How Many Cores is Too Many Cores?

Speaker Dr. Avi Mendelson
Intel
Israel
Location IERF 144/148
Date & Time April 27 , 2006
Refreshments at 10:30am, followed by Lecture
Abstract The computer industry has been able to keep an exponential improvement in performance for the last few decades. This unbelievable phenomenon is known as “Moore’s law.” As the computer architecture industry start reaching the “power wall,” two new trends are developed; the first trend calls to trade single thread performance with multithreaded performance and so to increase the overall performance of a processor by accommodate it with large number of small cores.

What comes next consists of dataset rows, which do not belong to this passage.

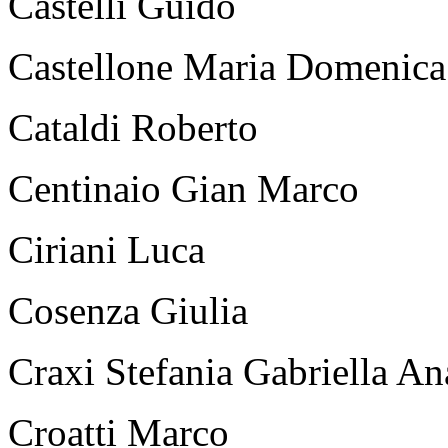
Castelli Guido
Castellone Maria Domenica
Cataldi Roberto
Centinaio Gian Marco
Ciriani Luca
Cosenza Giulia
Craxi Stefania Gabriella An
Croatti Marco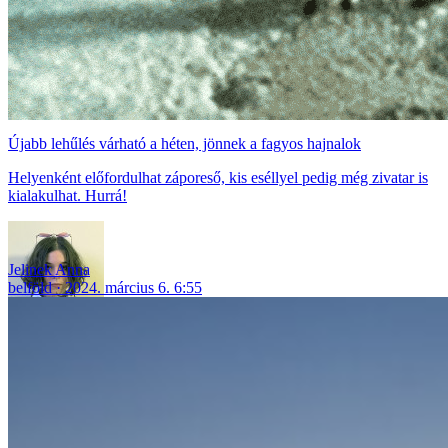
Újabb lehűlés várható a héten, jönnek a fagyos hajnalok
Helyenként előfordulhat záporeső, kis eséllyel pedig még zivatar is
kialakulhat. Hurrá!
Jelinek Anna
belföld
2024. március 6. 6:55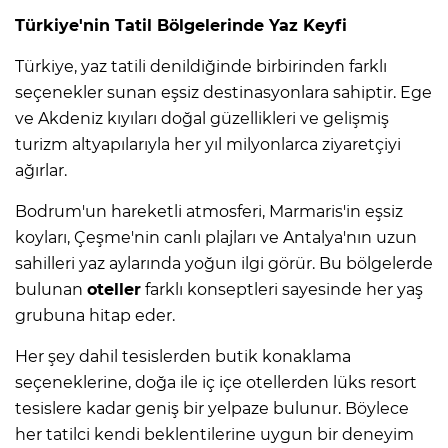
Türkiye'nin Tatil Bölgelerinde Yaz Keyfi
Türkiye, yaz tatili denildiğinde birbirinden farklı
seçenekler sunan eşsiz destinasyonlara sahiptir. Ege
ve Akdeniz kıyıları doğal güzellikleri ve gelişmiş
turizm altyapılarıyla her yıl milyonlarca ziyaretçiyi
ağırlar.
Bodrum'un hareketli atmosferi, Marmaris'in eşsiz
koyları, Çeşme'nin canlı plajları ve Antalya'nın uzun
sahilleri yaz aylarında yoğun ilgi görür. Bu bölgelerde
bulunan
oteller
farklı konseptleri sayesinde her yaş
grubuna hitap eder.
Her şey dahil tesislerden butik konaklama
seçeneklerine, doğa ile iç içe otellerden lüks resort
tesislere kadar geniş bir yelpaze bulunur. Böylece
her tatilci kendi beklentilerine uygun bir deneyim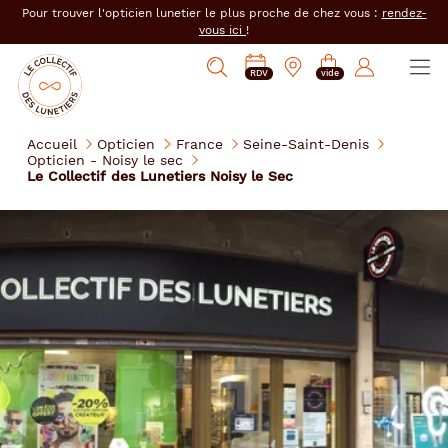
er au
Pour trouver l'opticien lunetier le plus proche de chez vous :
rendez-
tenu
vous ici
!
cipal
Ouvrir
Mon
Mon
Opticien
PRENDRE
Mes
Afficher
le
RDV
vide
magasin
compte
le
RDV
e-
la
menu
collectif
:
réservations
recherche
des
se
Accueil
Opticien
France
Seine-Saint-Denis
lunetiers
Opticien - Noisy le sec
connecter
Le Collectif des Lunetiers Noisy le Sec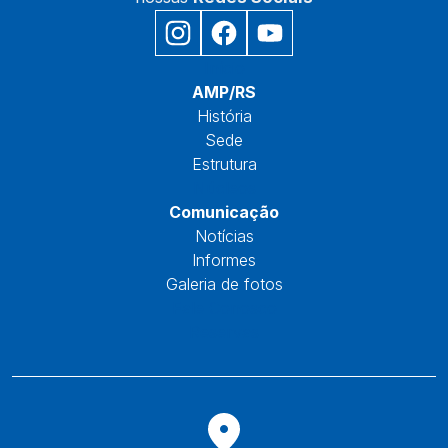
Início
AMP/RS
História
Sede
Estrutura
Núcleos
Comunicação
Notícias
Informes
Galeria de fotos
Fale Conosco
Reservas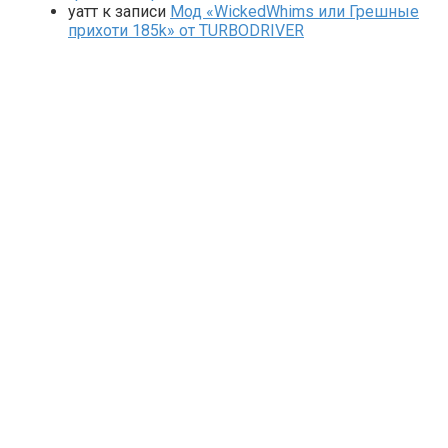
yaтт
к записи
Мод «WickedWhims или Грешные
прихоти 185k» от TURBODRIVER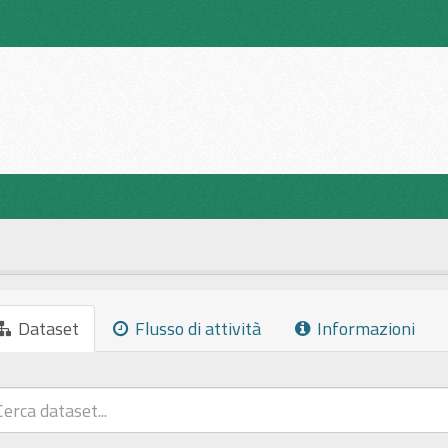
Dataset
Flusso di attività
Informazioni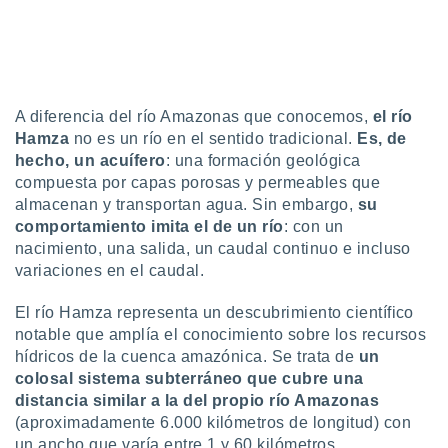
uedes
uestro sitio
.com. En
te
 de que
talarán
A diferencia del río Amazonas que conocemos,
el río
e sean
Hamza
no es un río en el sentido tradicional.
Es, de
para
a
hecho, un acuífero
: una formación geológica
por el sitio
compuesta por capas porosas y permeables que
o se
almacenan y transportan agua. Sin embargo,
su
cookies para
comportamiento imita el de un río
: con un
nacimiento, una salida, un caudal continuo e incluso
nto ni para
variaciones en el caudal.
licidad o
ado, aunque
El río Hamza representa un descubrimiento científico
sualizar
notable que amplía el conocimiento sobre los recursos
general no
hídricos de la cuenca amazónica. Se trata de
un
ada. Puedes
colosal sistema subterráneo que cubre una
 instalación
distancia similar a la del propio río Amazonas
y acceder a
(aproximadamente 6.000 kilómetros de longitud) con
io web a
ste abono
un ancho que varía entre 1 y 60 kilómetros.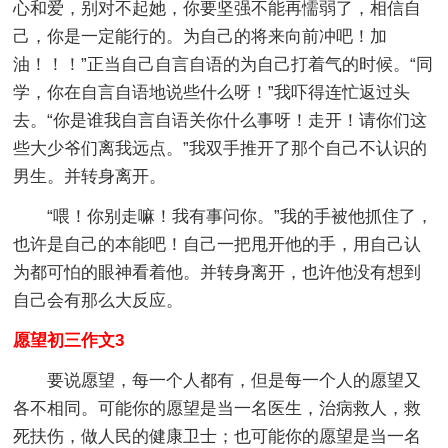
心和爱，别对不起她，你要坚强不能再懦弱了，相信自
己，你是一定能行的。为自己的将来向前冲吧！加
油！！！”正当自己自言自语的为自己打着气的时候。“同
学，你在自言自语地说些什么呀！”我吓得连忙返过头
去。“你是谁我自言自语关你什么事呀！走开！请你们这
些大少爷们离我远点。”我双手推开了那个自己不认识的
男生。并转身离开。
“喂！你别走嘛！我有事问你。”我的手被他抓住了，
也许是自己的本能吧！自己一把甩开他的手，用自己认
为都可怕的眼神看着他。并转身离开，也许他没有想到
自己会有那么大反应。
愿望初三作文3
要说愿望，每一个人都有，但是每一个人的愿望又
各不相同。可能你的愿望是当一名医生，治病救人，救
死扶伤，做人民的健康卫士；也可能你的愿望是当一名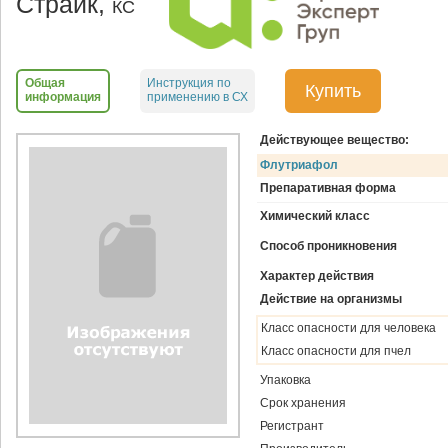
Страйк,
КС
Общая
Инструкция по
Купить
информация
применению в СХ
Действующее вещество:
Флутриафол
Препаративная форма
Химический класс
Способ проникновения
Характер действия
Действие на организмы
Класс опасности для человека
Класс опасности для пчел
Упаковка
Срок хранения
Регистрант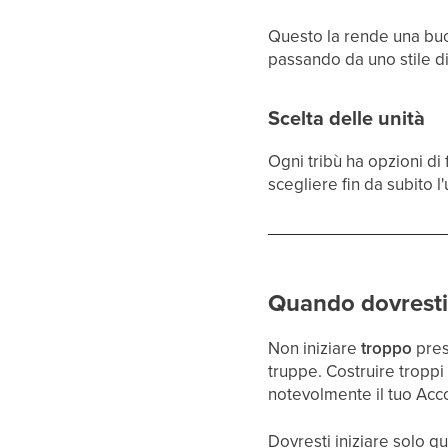
Questo la rende una buon
passando da uno stile di
Scelta delle unità
Ogni tribù ha opzioni di
scegliere fin da subito l
Quando dovresti 
Non iniziare
troppo
pres
truppe. Costruire tropp
notevolmente il tuo Acc
Dovresti iniziare solo q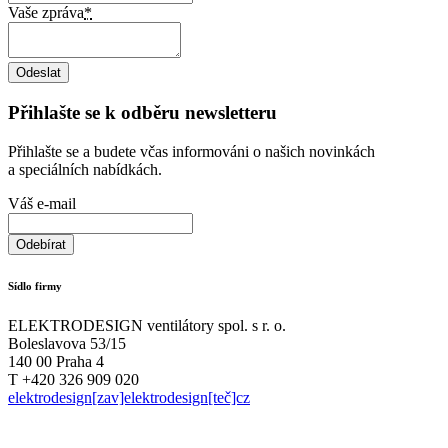
Vaše zpráva
*
Přihlašte se k odběru newsletteru
Přihlašte se a budete včas informováni o našich novinkách
a speciálních nabídkách.
Váš e-mail
Sídlo firmy
ELEKTRODESIGN ventilátory spol. s r. o.
Boleslavova 53/15
140 00 Praha 4
T +420 326 909 020
elektrodesign[zav]elektrodesign[teč]cz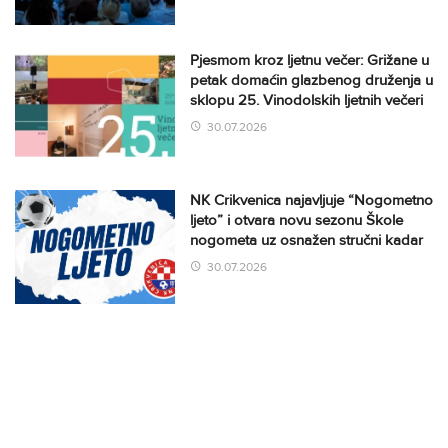
Pjesmom kroz ljetnu večer: Grižane u
petak domaćin glazbenog druženja u
sklopu 25. Vinodolskih ljetnih večeri
30.07.2026
NK Crikvenica najavljuje “Nogometno
ljeto” i otvara novu sezonu Škole
nogometa uz osnažen stručni kadar
30.07.2026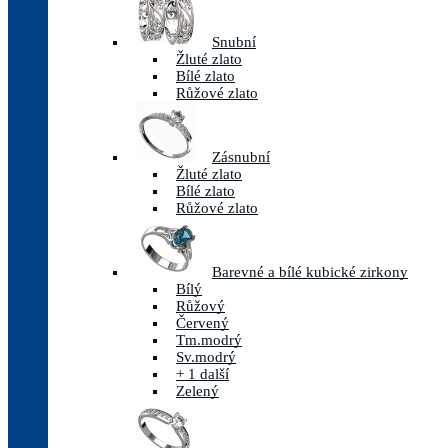
Snubní
Žluté zlato
Bílé zlato
Růžové zlato
Zásnubní
Žluté zlato
Bílé zlato
Růžové zlato
Barevné a bílé kubické zirkony
Bílý
Růžový
Červený
Tm.modrý
Sv.modrý
+ 1 další
Zelený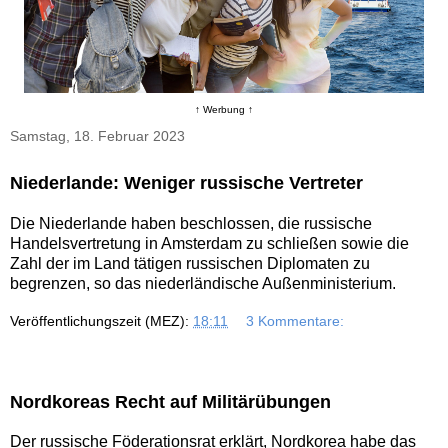
↑ Werbung ↑
Samstag, 18. Februar 2023
Niederlande: Weniger russische Vertreter
Die Niederlande haben beschlossen, die russische
Handelsvertretung in Amsterdam zu schließen sowie die
Zahl der im Land tätigen russischen Diplomaten zu
begrenzen, so das niederländische Außenministerium.
Veröffentlichungszeit (MEZ):
18:11
3 Kommentare:
Nordkoreas Recht auf Militärübungen
Der russische Föderationsrat erklärt, Nordkorea habe das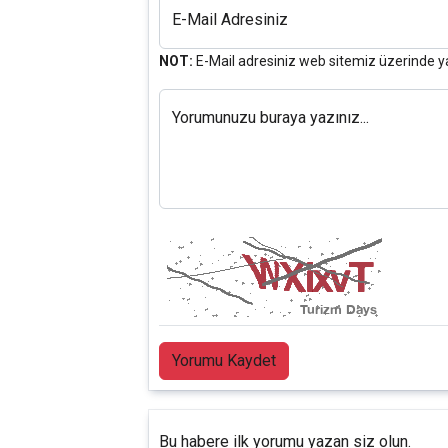
E-Mail Adresiniz
NOT:
E-Mail adresiniz web sitemiz üzerinde y
Yorumunuzu buraya yazınız...
Yorumu Kaydet
Bu habere ilk yorumu yazan siz olun.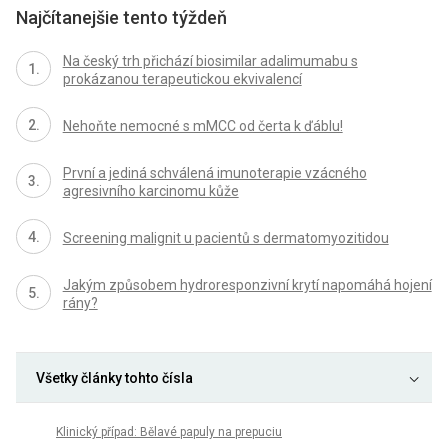
Najčítanejšie tento týždeň
Na český trh přichází biosimilar adalimumabu s
prokázanou terapeutickou ekvivalencí
Nehoňte nemocné s mMCC od čerta k ďáblu!
První a jediná schválená imunoterapie vzácného
agresivního karcinomu kůže
Screening malignit u pacientů s dermatomyozitidou
Jakým způsobem hydroresponzivní krytí napomáhá hojení
rány?
Všetky články tohto čísla
Klinický případ: Bělavé papuly na prepuciu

The second trend calls to increase both the single thread performance and the multithreaded performance and so to divide the “transistor budget” of the processor between relatively small number of “large cores.”

In this talk I will present the root cause of the “power wall,” I will extend the discussion on each of the new trends in computer architectures described above and provide an analysis of what is needed for each of them to succeed. I will conclude the talk with a discussion on few open research topics which I believe are important for the computer architecture industry.

Biography Avi Mendelson is a principal engineer in Intel’s Mobile Platform Group in Haifa, Israel, and adjunct professor in the CS and EE departments, Technion – Israel Institute of Technology. He received his B.Sc. and M.S.c degrees from the Technion, Israel Institute of Technology and his Ph.D from the University of Massachusetts at Amherst. Avi has been with Intel for 7 years. He started as senior researcher in Intel Labs, later he moved to the Microprocessor group where he served as the CMP architect of Intel Core Duo. Avi’s work and research interests are in computer architecture, low power design, parallel systems, OS related issues and virtualization.